┌─ Entries shown

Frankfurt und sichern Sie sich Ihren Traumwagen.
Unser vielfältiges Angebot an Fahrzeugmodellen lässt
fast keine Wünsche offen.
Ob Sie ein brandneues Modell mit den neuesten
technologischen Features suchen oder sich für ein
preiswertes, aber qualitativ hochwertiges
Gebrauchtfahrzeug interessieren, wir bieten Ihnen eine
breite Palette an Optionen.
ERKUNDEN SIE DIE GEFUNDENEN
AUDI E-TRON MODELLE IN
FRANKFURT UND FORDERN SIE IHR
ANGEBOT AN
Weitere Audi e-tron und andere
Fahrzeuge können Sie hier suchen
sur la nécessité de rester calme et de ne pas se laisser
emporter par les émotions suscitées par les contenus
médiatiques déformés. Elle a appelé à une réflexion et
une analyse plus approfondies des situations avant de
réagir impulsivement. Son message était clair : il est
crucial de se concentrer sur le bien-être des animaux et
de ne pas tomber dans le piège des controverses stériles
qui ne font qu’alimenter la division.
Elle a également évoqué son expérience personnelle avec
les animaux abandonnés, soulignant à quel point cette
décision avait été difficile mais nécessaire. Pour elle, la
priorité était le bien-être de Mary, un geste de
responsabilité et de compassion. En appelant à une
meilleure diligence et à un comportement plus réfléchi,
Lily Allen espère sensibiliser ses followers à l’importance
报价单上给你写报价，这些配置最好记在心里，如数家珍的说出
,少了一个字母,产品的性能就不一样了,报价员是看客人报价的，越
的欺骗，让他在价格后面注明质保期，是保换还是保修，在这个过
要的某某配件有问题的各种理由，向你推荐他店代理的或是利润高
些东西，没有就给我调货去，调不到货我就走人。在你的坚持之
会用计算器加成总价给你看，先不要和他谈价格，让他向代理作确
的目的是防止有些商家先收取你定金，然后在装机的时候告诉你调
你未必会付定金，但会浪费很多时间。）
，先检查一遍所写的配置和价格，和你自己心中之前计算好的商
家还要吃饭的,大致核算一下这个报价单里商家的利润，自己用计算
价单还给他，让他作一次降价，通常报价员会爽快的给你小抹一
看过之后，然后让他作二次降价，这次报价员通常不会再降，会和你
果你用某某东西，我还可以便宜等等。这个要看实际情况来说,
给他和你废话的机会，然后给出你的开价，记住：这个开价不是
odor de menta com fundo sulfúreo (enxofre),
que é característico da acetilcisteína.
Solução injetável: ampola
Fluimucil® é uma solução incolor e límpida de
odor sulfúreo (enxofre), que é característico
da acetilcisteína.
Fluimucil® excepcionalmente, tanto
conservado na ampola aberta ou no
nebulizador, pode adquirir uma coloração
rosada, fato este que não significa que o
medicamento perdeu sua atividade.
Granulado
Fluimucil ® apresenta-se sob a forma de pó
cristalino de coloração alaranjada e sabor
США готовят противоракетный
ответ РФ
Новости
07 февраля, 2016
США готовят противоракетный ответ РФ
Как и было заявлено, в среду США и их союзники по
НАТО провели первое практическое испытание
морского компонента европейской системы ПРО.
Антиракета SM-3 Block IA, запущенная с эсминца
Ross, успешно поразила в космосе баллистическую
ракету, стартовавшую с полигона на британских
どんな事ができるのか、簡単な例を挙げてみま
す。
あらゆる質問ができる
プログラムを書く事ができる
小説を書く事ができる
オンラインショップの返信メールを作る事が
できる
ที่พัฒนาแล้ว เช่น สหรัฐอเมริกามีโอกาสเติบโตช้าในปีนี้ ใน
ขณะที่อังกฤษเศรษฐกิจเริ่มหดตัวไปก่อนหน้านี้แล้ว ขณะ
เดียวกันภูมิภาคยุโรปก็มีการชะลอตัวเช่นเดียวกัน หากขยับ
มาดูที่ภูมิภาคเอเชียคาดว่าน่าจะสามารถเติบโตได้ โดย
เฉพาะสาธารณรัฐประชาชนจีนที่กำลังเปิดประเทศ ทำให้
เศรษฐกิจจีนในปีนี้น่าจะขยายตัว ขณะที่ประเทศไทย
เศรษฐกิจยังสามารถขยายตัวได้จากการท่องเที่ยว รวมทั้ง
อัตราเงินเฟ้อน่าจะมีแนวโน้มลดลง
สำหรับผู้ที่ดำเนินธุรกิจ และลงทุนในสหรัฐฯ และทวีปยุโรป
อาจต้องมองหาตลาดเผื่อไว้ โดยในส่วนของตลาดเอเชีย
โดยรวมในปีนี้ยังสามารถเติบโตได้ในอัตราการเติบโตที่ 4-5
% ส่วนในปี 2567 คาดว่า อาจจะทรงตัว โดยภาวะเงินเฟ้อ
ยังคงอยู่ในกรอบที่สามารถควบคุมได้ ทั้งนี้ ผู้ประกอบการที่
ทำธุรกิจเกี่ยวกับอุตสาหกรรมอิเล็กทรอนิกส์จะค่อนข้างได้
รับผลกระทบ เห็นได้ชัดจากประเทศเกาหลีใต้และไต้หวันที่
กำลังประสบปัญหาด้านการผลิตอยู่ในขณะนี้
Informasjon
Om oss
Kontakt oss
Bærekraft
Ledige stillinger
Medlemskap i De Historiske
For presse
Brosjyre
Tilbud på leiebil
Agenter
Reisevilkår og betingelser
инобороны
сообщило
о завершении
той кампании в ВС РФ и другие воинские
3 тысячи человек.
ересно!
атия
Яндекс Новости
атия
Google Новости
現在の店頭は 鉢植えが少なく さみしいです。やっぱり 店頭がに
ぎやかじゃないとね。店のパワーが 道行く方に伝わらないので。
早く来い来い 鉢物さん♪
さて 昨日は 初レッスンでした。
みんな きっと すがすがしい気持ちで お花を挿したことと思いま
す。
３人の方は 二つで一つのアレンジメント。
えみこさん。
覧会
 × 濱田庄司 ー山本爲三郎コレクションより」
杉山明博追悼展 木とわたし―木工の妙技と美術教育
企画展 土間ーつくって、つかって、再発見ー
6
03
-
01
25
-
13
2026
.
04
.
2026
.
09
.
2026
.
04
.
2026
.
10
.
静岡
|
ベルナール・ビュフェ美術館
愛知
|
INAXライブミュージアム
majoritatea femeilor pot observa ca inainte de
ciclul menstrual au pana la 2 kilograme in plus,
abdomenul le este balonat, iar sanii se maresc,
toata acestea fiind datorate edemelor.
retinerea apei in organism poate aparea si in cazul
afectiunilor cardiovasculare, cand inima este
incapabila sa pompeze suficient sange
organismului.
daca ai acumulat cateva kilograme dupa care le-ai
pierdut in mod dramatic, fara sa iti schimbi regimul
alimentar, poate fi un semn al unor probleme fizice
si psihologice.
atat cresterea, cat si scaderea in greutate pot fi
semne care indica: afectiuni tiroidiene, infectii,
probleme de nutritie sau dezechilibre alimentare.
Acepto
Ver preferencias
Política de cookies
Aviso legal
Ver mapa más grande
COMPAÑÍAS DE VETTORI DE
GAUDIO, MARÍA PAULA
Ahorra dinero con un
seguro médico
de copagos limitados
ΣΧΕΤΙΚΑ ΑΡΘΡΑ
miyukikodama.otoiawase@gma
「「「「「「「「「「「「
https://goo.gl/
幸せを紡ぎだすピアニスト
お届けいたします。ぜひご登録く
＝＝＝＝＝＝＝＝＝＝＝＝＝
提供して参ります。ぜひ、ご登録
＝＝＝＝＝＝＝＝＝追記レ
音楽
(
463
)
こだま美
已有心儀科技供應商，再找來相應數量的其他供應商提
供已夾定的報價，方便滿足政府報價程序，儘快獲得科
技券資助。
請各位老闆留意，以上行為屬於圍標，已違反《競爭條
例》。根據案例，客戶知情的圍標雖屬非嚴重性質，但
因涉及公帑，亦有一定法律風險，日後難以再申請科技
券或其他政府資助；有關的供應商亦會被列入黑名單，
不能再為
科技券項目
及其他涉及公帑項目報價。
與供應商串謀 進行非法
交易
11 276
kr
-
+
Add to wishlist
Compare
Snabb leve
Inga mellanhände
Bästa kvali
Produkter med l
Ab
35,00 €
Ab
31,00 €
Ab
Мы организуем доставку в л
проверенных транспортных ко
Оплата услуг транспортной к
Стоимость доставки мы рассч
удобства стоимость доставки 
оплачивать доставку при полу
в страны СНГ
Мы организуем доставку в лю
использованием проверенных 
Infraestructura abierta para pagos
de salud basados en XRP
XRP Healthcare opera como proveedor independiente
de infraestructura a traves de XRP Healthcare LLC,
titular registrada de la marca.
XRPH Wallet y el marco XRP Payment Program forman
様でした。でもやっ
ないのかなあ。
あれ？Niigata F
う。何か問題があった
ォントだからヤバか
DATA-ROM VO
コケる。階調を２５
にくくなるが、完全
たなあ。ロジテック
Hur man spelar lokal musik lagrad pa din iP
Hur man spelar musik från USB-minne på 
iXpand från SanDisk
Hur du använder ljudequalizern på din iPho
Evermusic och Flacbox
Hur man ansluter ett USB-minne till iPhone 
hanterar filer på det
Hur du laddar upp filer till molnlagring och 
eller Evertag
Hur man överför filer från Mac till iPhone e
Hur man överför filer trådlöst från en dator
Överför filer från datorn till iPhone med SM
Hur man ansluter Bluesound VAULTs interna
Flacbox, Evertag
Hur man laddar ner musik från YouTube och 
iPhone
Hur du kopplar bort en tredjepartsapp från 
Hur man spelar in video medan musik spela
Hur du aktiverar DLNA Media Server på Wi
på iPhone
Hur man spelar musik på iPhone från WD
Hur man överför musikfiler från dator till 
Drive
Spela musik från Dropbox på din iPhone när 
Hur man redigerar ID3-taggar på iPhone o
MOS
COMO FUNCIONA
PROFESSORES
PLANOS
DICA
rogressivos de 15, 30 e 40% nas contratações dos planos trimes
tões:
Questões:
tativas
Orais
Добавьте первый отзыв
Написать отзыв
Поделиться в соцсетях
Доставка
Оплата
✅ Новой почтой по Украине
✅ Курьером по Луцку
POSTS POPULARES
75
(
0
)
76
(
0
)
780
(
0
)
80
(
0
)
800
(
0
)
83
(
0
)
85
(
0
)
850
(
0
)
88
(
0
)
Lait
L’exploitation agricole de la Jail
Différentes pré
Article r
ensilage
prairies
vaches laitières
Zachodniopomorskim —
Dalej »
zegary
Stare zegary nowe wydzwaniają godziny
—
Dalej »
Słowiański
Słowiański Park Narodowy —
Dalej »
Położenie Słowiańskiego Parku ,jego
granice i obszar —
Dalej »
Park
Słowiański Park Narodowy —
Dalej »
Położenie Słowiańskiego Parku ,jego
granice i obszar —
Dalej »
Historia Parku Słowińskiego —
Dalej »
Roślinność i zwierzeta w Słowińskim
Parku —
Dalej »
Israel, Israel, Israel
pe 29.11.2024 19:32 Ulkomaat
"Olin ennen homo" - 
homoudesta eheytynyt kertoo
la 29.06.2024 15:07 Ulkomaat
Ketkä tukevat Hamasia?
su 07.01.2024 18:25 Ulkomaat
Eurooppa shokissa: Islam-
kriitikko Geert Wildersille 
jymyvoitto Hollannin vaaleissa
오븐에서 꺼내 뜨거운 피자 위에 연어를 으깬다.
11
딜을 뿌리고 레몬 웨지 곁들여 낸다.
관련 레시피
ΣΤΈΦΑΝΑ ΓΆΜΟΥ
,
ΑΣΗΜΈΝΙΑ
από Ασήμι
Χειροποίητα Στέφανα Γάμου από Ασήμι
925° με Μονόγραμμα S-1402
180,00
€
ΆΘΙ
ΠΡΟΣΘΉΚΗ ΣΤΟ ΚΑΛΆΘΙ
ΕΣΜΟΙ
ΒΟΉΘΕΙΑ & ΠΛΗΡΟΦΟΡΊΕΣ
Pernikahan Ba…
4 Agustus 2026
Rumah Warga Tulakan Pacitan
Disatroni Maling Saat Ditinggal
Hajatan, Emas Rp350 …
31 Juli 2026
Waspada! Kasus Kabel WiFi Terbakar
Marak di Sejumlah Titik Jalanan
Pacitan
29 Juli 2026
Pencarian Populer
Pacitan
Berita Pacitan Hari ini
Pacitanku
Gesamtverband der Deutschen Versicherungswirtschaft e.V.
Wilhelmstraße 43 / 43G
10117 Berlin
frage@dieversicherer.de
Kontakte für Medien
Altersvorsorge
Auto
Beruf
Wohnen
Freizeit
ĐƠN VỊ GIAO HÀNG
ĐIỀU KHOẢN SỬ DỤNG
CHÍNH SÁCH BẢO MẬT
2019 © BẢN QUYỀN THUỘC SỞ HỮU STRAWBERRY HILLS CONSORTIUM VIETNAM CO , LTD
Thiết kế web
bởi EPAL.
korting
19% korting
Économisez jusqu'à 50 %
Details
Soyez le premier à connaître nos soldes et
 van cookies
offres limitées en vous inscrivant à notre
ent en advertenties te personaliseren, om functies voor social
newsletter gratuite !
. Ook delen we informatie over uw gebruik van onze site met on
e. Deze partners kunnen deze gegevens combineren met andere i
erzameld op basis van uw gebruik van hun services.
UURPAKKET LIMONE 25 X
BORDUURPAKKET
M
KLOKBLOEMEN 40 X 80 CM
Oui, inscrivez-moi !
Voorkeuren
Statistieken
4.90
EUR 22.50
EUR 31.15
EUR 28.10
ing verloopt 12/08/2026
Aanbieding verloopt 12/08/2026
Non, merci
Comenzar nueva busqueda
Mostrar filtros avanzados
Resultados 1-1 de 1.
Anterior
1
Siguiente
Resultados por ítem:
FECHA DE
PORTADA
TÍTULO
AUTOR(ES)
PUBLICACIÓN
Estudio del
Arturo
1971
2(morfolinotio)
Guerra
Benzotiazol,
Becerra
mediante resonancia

└─

_Problem to work on_:
The entries above hold the needed span. Transcribe exactly the lines from the one with "responsabilité et de" to the one with "会用计算器加成总价给你看，先不要和他谈价格，让他向代理作确", both included.

_Solution_:
responsabilité et de compassion. En appelant à une
meilleure diligence et à un comportement plus réfléchi,
Lily Allen espère sensibiliser ses followers à l’importance
报价单上给你写报价，这些配置最好记在心里，如数家珍的说出
,少了一个字母,产品的性能就不一样了,报价员是看客人报价的，越
的欺骗，让他在价格后面注明质保期，是保换还是保修，在这个过
要的某某配件有问题的各种理由，向你推荐他店代理的或是利润高
些东西，没有就给我调货去，调不到货我就走人。在你的坚持之
会用计算器加成总价给你看，先不要和他谈价格，让他向代理作确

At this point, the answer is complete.